Edit `.env` to customize Intaste:

| Variable | Default | Description |
|---|---|---|
| `INTASTE_API_TOKEN` | *(required)* | Authentication token for UI↔API communication |
| `INTASTE_DEFAULT_MODEL` | `gpt-oss` | Default Ollama model for LLM operations |
| `INTASTE_UID` / `INTASTE_GID` | `1000` | Docker user/group IDs for file permissions |
| `REQ_TIMEOUT_MS` | `180000` | Total request timeout (3 minutes) |

> **Security**: Always set `INTASTE_API_TOKEN` to a secure random value. Use `openssl rand -hex 24` to generate one.

### GPU Support

If you have an NVIDIA GPU:

1. Install [NVIDIA Container Toolkit](https://docs.nvidia.com/datacenter/cloud-native/container-toolkit/install-guide.html)
2. Start services with GPU support:
```bash
docker compose -f compose.yaml -f compose.gpu.yaml up -d
```
3. Verify GPU detection:
```bash
docker compose exec ollama nvidia-smi
```

## Troubleshooting

| Issue | Solution |
|---|---|
| **Permission denied on `data/` directory** | Run: `sudo chown -R $(id -u):$(id -g) data/` |
| **UI shows "Connection failed"** | Check API health: `docker compose logs intaste-api` |
| **Search returns no results** | Verify Fess crawling completed: visit `http://localhost:8080/admin` |
| **LLM timeouts or 503 errors** | Ensure `ollama pull gpt-oss` completed.
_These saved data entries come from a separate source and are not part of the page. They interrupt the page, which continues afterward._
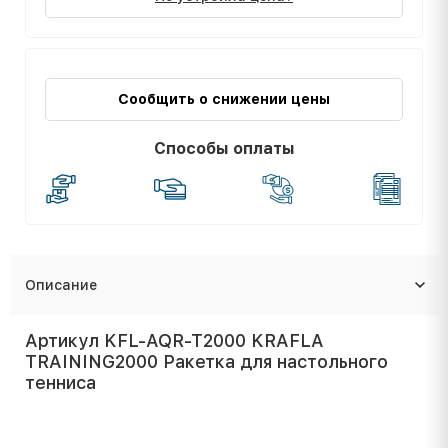
Сообщить о снижении цены
Способы оплаты
Описание
Артикул KFL-AQR-T2000 KRAFLA
TRAINING2000 Ракетка для настольного
тенниса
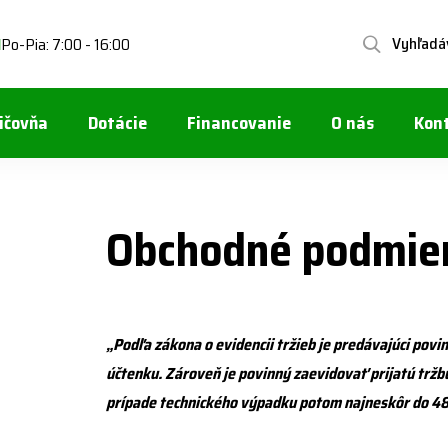
Vyhľadá
Po-Pia: 7:00 - 16:00
1
ičovňa
Dotácie
Financovanie
O nás
Kon
Obchodné podmie
„Podľa zákona o evidencii tržieb je predávajúci pov
účtenku. Zároveň je povinný zaevidovať prijatú tržbu
prípade technického výpadku potom najneskôr do 48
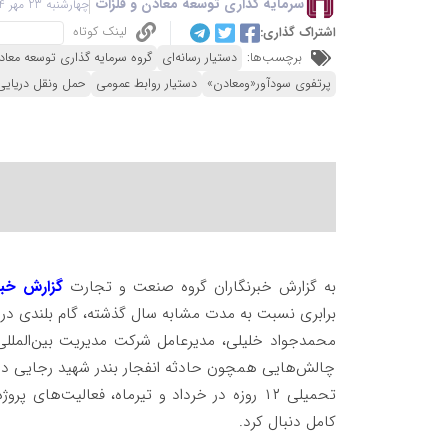
سرمایه گذاری توسعه معادن و فلزات
چهارشنبه 23 مهر 1404 - 07:06
لینک کوتاه
اشتراک گذاری:
برچسب‌ها:
دستیار رسانه‌ای
گروه سرمایه گذاری توسعه معاد
پرتفوی سودآور«ومعادن»
دستیار روابط عمومی
حمل ونقل دریایی
به گزارش خبرنگاران گروه صنعت و تجارت
گزارش خبر
برابری نسبت به مدت مشابه سال گذشته، گام بلندی د
محمدجواد خلیلی، مدیرعامل شرکت مدیریت بین‌المللی ه
چالش‌هایی همچون حادثه انفجار بندر شهید رجایی در 
تحمیلی ۱۲ روزه در خرداد و تیرماه، فعالیت‌ها
کامل دنبال کرد.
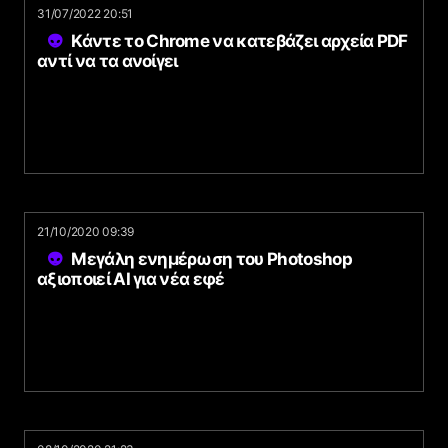
31/07/2022 20:51
Κάντε το Chrome να κατεβάζει αρχεία PDF
αντί να τα ανοίγει
21/10/2020 09:39
Μεγάλη ενημέρωση του Photoshop
αξιοποιεί AI για νέα εφέ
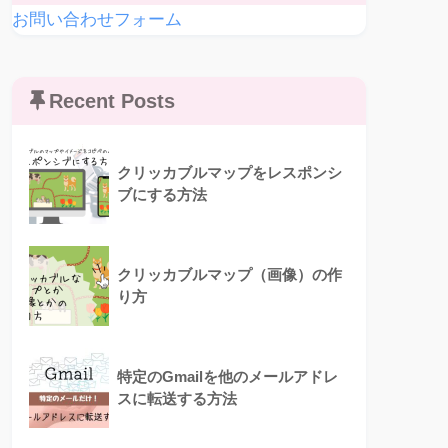
お問い合わせフォーム
Recent Posts
クリッカブルマップをレスポンシ
ブにする方法
クリッカブルマップ（画像）の作
り方
特定のGmailを他のメールアドレ
スに転送する方法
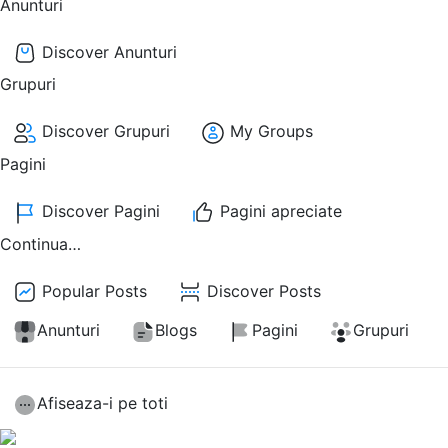
Anunturi
Discover Anunturi
Grupuri
Discover Grupuri
My Groups
Pagini
Discover Pagini
Pagini apreciate
Continua…
Popular Posts
Discover Posts
Anunturi
Blogs
Pagini
Grupuri
Afiseaza-i pe toti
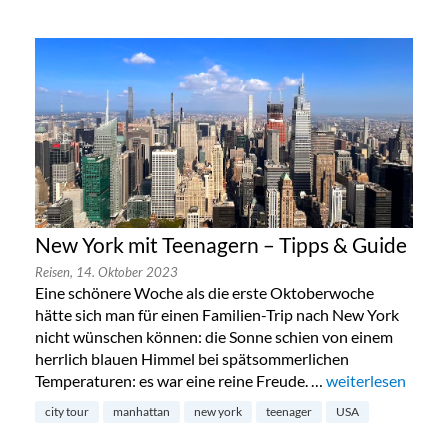
New York mit Teenagern – Tipps & Guide
Reisen,
14. Oktober 2023
Eine schönere Woche als die erste Oktoberwoche
hätte sich man für einen Familien-Trip nach New York
nicht wünschen können: die Sonne schien von einem
herrlich blauen Himmel bei spätsommerlichen
Temperaturen: es war eine reine Freude. …
„New York mit Te
weiterlesen
city tour
manhattan
new york
teenager
USA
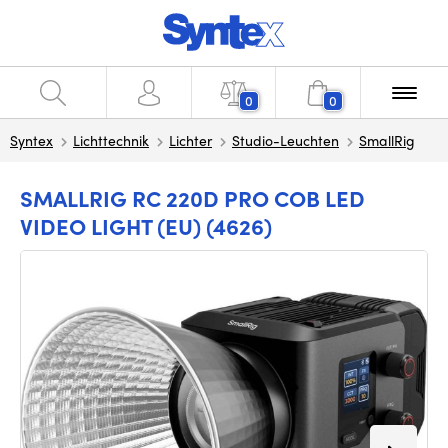
0
0
Syntex
Lichttechnik
Lichter
Studio-Leuchten
SmallRig
SMALLRIG RC 220D PRO COB LED
VIDEO LIGHT (EU) (4626)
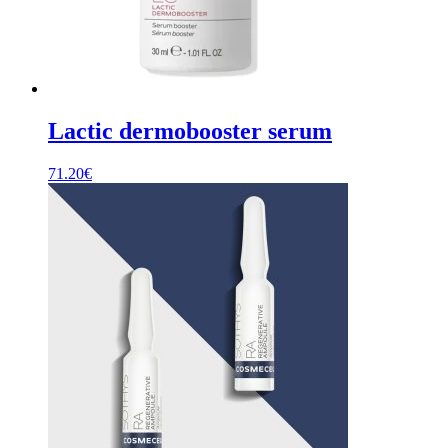
Lactic dermobooster serum
71.20
€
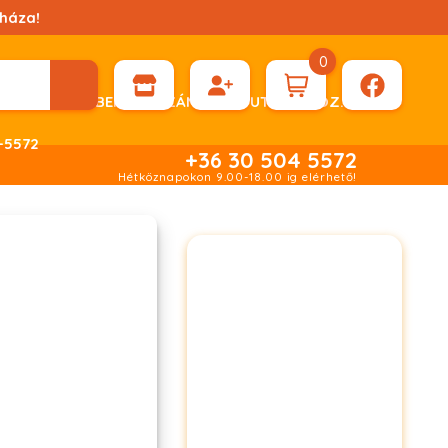
háza!
0
ÉN KÉRHET DÍJBEKÉRŐ SZÁMLÁT ÁTUTALÁSHOZ.
-5572
+36 30 504 5572
Hétköznapokon 9.00-18.00 ig elérhető!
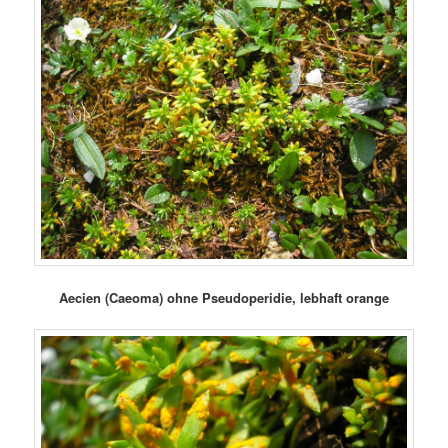
Aecien (Caeoma) ohne Pseudoperidie, lebhaft orange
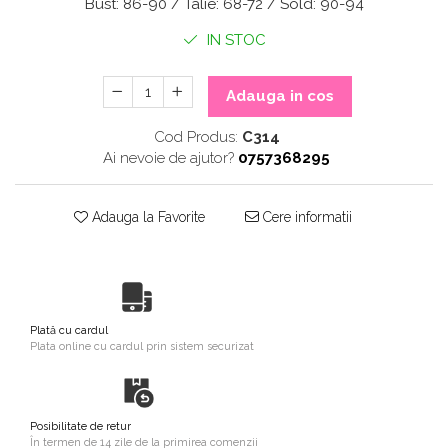
Bust: 86-90 / Talie: 68-72 / Sold: 90-94
IN STOC
Adauga in cos
Cod Produs:
C314
Ai nevoie de ajutor?
0757368295
Adauga la Favorite
Cere informatii
Plată cu cardul
Plata online cu cardul prin sistem securizat
Posibilitate de retur
În termen de 14 zile de la primirea comenzii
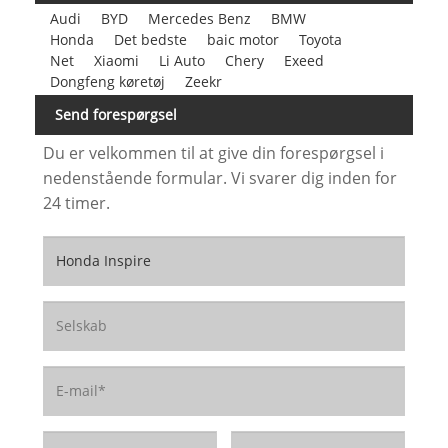
Audi
BYD
Mercedes Benz
BMW
Honda
Det bedste
baic motor
Toyota
Net
Xiaomi
Li Auto
Chery
Exeed
Dongfeng køretøj
Zeekr
Send forespørgsel
Du er velkommen til at give din forespørgsel i
nedenstående formular. Vi svarer dig inden for
24 timer.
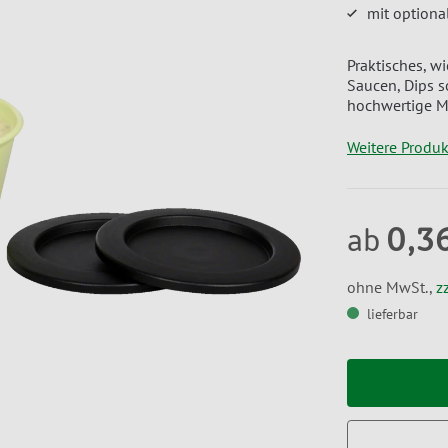
mit optiona
Praktisches, 
Saucen, Dips so
hochwertige Me
Weitere Produ
0,3
ab
ohne MwSt.,
z
lieferbar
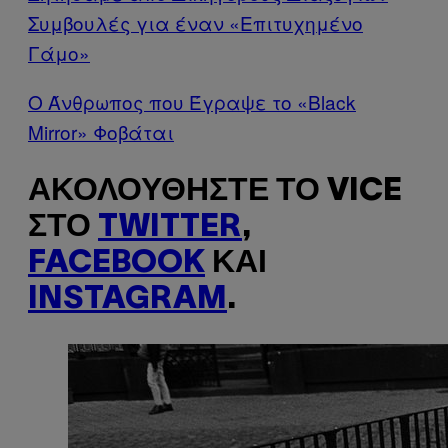
Συμβουλές για έναν «Επιτυχημένο
Γάμο»
Ο Άνθρωπος που Έγραψε το «Black
Mirror» Φοβάται
ΑΚΟΛΟΥΘΉΣΤΕ ΤΟ VICE
ΣΤΟ
TWITTER
,
FACEBOOK
ΚΑΙ
INSTAGRAM
.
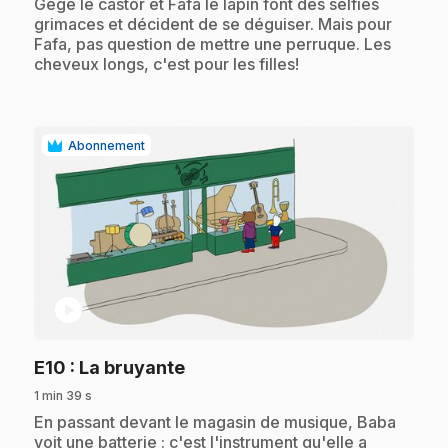
.
Gégé le castor et Fafa le lapin font des selfies
grimaces et décident de se déguiser. Mais pour
Fafa, pas question de mettre une perruque. Les
cheveux longs, c'est pour les filles!
Abonnement
play_circle
.
E10
: La bruyante
1 min 39 s
.
En passant devant le magasin de musique, Baba
voit une batterie : c'est l'instrument qu'elle a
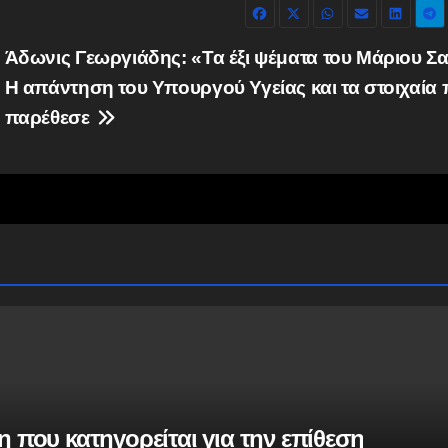
Άδωνις Γεωργιάδης: «Τα έξι ψέματα του Μάριου Σ
Η απάντηση του Υπουργού Υγείας και τα στοιχαία
παρέθεσε
 που κατηγορείται για την επίθεση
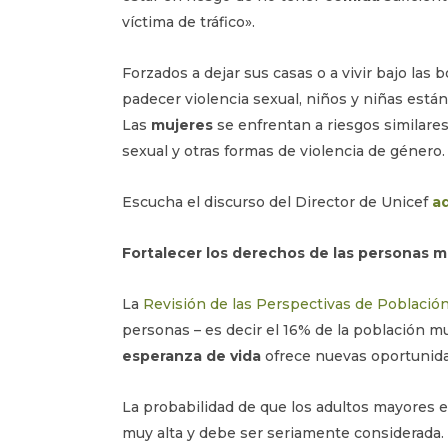
víctima de tráfico».
Forzados a dejar sus casas o a vivir bajo las 
padecer violencia sexual, niños y niñas está
Las
mujeres
se enfrentan a riesgos similare
sexual y otras formas de violencia de género.
Escucha el discurso del Director de Unicef
aq
Fortalecer los derechos de las personas m
La
Revisión de las Perspectivas de Població
personas – es decir el 16% de la población mu
esperanza de vida
ofrece nuevas oportunidad
La probabilidad de que los adultos mayores e
muy alta y debe ser seriamente considerada.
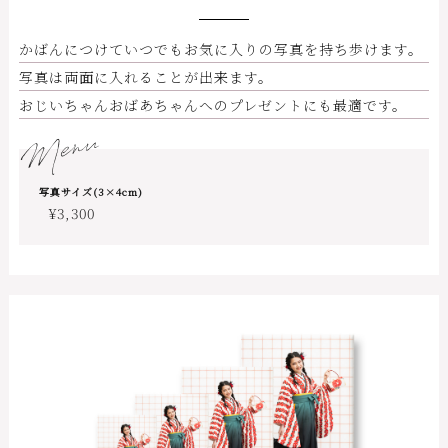
かばんにつけていつでもお気に入りの写真を持ち歩けます。
写真は両面に入れることが出来ます。
おじいちゃんおばあちゃんへのプレゼントにも最適です。
Menu
写真サイズ(3×4cm)
¥3,300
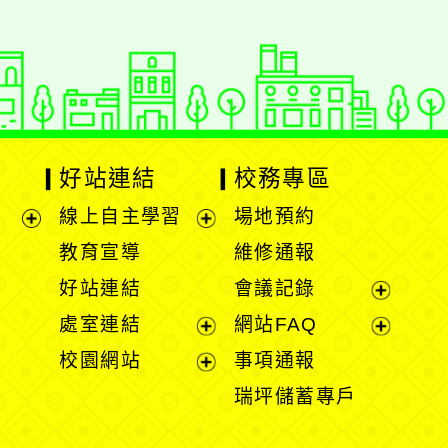
好站連結
校務專區
線上自主學習
場地預約
展
展
教育宣導
維修通報
開
開
好站連結
會議記錄
選
選
展
處室連結
網站FAQ
單
單
開
展
展
校園網站
事項通報
選
開
開
展
瑞坪儲蓄專戶
單
選
選
開
單
單
選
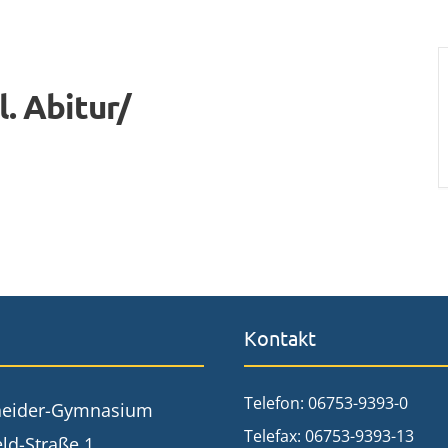
. Abitur/
Kontakt
Telefon: 06753-9393-0
neider-Gymnasium
Telefax: 06753-9393-13
ld-Straße 1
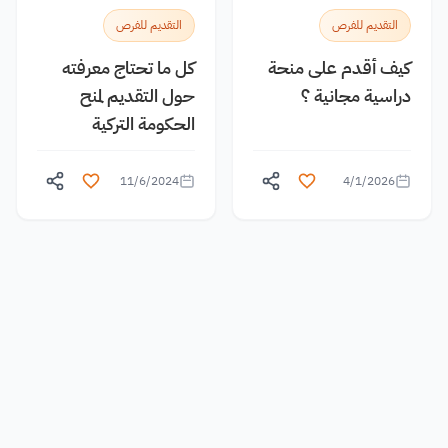
التقديم للفرص
التقديم للفرص
كيف أقدم على منحة
كل ما تحتاج معرفته
دراسية مجانية ؟
حول التقديم لمنح
الحكومة التركية
11/6/2024
4/1/2026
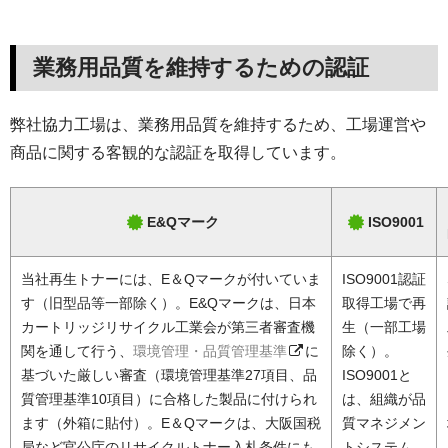
業務用品質を維持するための認証
弊社協力工場は、業務用品質を維持するため、工場運営や
商品に関する客観的な認証を取得しています。
E&Qマーク
ISO9001
当社再生トナーには、E＆Qマークが付いていま
ISO9001認証
す（旧型品等一部除く）。E&Qマークは、日本
取得工場で再
カートリッジリサイクル工業会が第三者審査機
生（一部工場
関を通して行う、
環境管理・品質管理基準
に
除く）。
基づいた厳しい審査（環境管理基準27項目、品
ISO9001と
質管理基準10項目）に合格した製品に付けられ
は、組織が品
ます（外箱に貼付）。E＆Qマークは、大阪国税
質マネジメン
局など官公庁のリサイクルトナー入札条件にも
トシステム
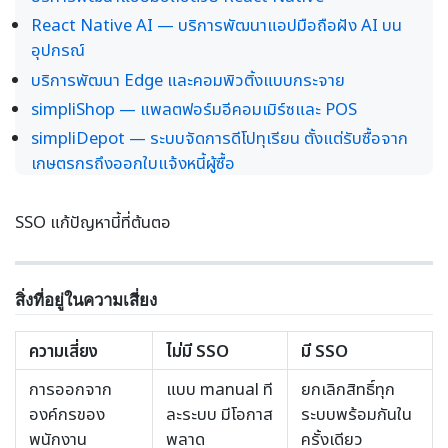
React Native AI — บริการพัฒนาแอปมือถือฝัง AI บน
อุปกรณ์
บริการพัฒนา Edge และคอมพิวติ้งแบบกระจาย
simpliShop — แพลตฟอร์มอีคอมเมิร์ซและ POS
simpliDepot — ระบบจัดการดีโปทุเรียน ตั้งแต่รับซื้อจาก
เกษตรกรถึงออกใบแจ้งหนี้ผู้ซื้อ
SSO แก้ปัญหานี้ที่ต้นตอ
สิ่งที่อยู่ในความเสี่ยง
ความเสี่ยง
ไม่มี SSO
มี SSO
การออกจาก
แบบ manual ที
ยกเลิกสิทธิ์ทุก
องค์กรของ
ละระบบ มีโอกาส
ระบบพร้อมกันใน
พนักงาน
พลาด
ครั้งเดียว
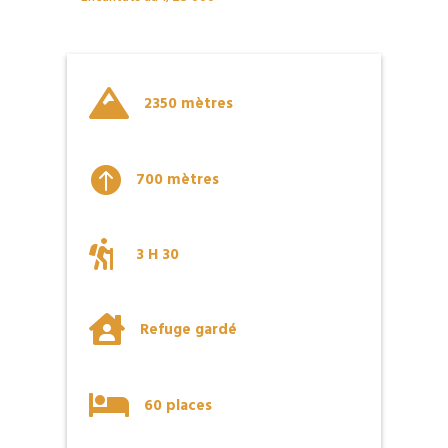

2350 mètres

700 mètres

3 H 30

Refuge gardé

60 places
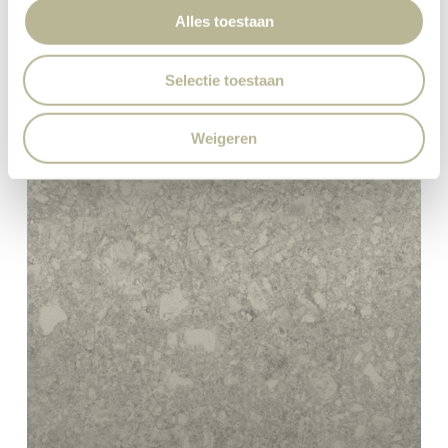
Alles toestaan
Selectie toestaan
Weigeren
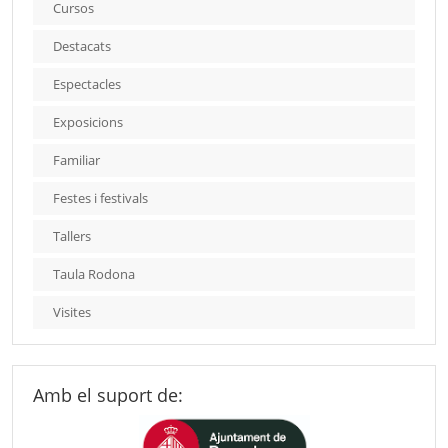
Cursos
Destacats
Espectacles
Exposicions
Familiar
Festes i festivals
Tallers
Taula Rodona
Visites
Amb el suport de:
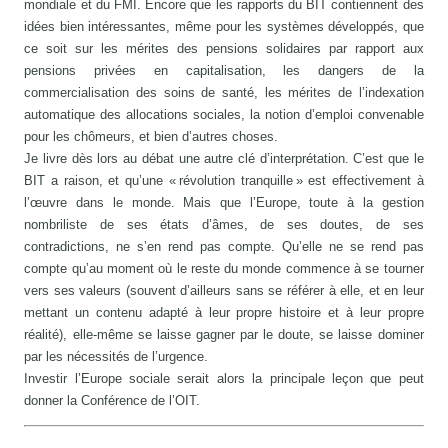
mondiale et du FMI. Encore que les rapports du BIT contiennent des
idées bien intéressantes, même pour les systèmes développés, que
ce soit sur les mérites des pensions solidaires par rapport aux
pensions privées en capitalisation, les dangers de la
commercialisation des soins de santé, les mérites de l’indexation
automatique des allocations sociales, la notion d’emploi convenable
pour les chômeurs, et bien d’autres choses.
Je livre dès lors au débat une autre clé d’interprétation. C’est que le
BIT a raison, et qu’une « révolution tranquille » est effectivement à
l’œuvre dans le monde. Mais que l’Europe, toute à la gestion
nombriliste de ses états d’âmes, de ses doutes, de ses
contradictions, ne s’en rend pas compte. Qu’elle ne se rend pas
compte qu’au moment où le reste du monde commence à se tourner
vers ses valeurs (souvent d’ailleurs sans se référer à elle, et en leur
mettant un contenu adapté à leur propre histoire et à leur propre
réalité), elle-même se laisse gagner par le doute, se laisse dominer
par les nécessités de l’urgence.
Investir l’Europe sociale serait alors la principale leçon que peut
donner la Conférence de l’OIT.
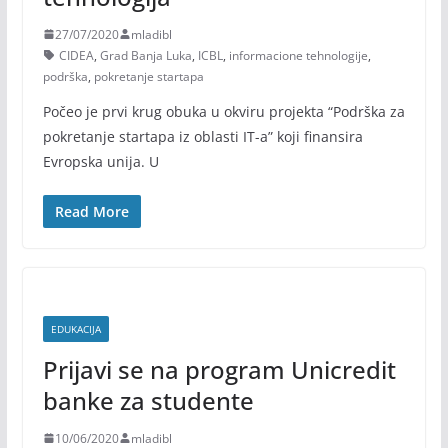
27/07/2020
mladibl
CIDEA
,
Grad Banja Luka
,
ICBL
,
informacione tehnologije
,
podrška
,
pokretanje startapa
Počeo je prvi krug obuka u okviru projekta “Podrška za
pokretanje startapa iz oblasti IT-a” koji finansira
Evropska unija. U
Read More
EDUKACIJA
Prijavi se na program Unicredit
banke za studente
10/06/2020
mladibl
Check: `docker compose logs ollama` |
| **Slow responses on CPU** | This is expected without GPU. Consider using a lighter model or adding GPU support |
| **OpenSearch fails to start** | Increase Docker memory limit to 8GB or more in Docker Desktop settings |

## Next Steps

### For Developers

See [DEVELOPMENT.md](DEVELOPMENT.md) for:
- Development environment setup with hot reload
- Architecture overview and coding standards
- Testing guide and CI/CD workflows
- Contributing guidelines and PR process

### Full Documentation

- [TESTING.md](TESTING.md) - Comprehensive testing guide

## Community

- **Issues**: [GitHub Issues](https://github.com/codelibs/intaste/issues) for bugs and feature requests
- **Contributions**: We welcome contributions! See [DEVELOPMENT.md](DEVELOPMENT.md) to get started

## License

```
Apache License 2.0
Copyright (c) 2025 CodeLibs Project
```

See [LICENSE](LICENSE) for full details.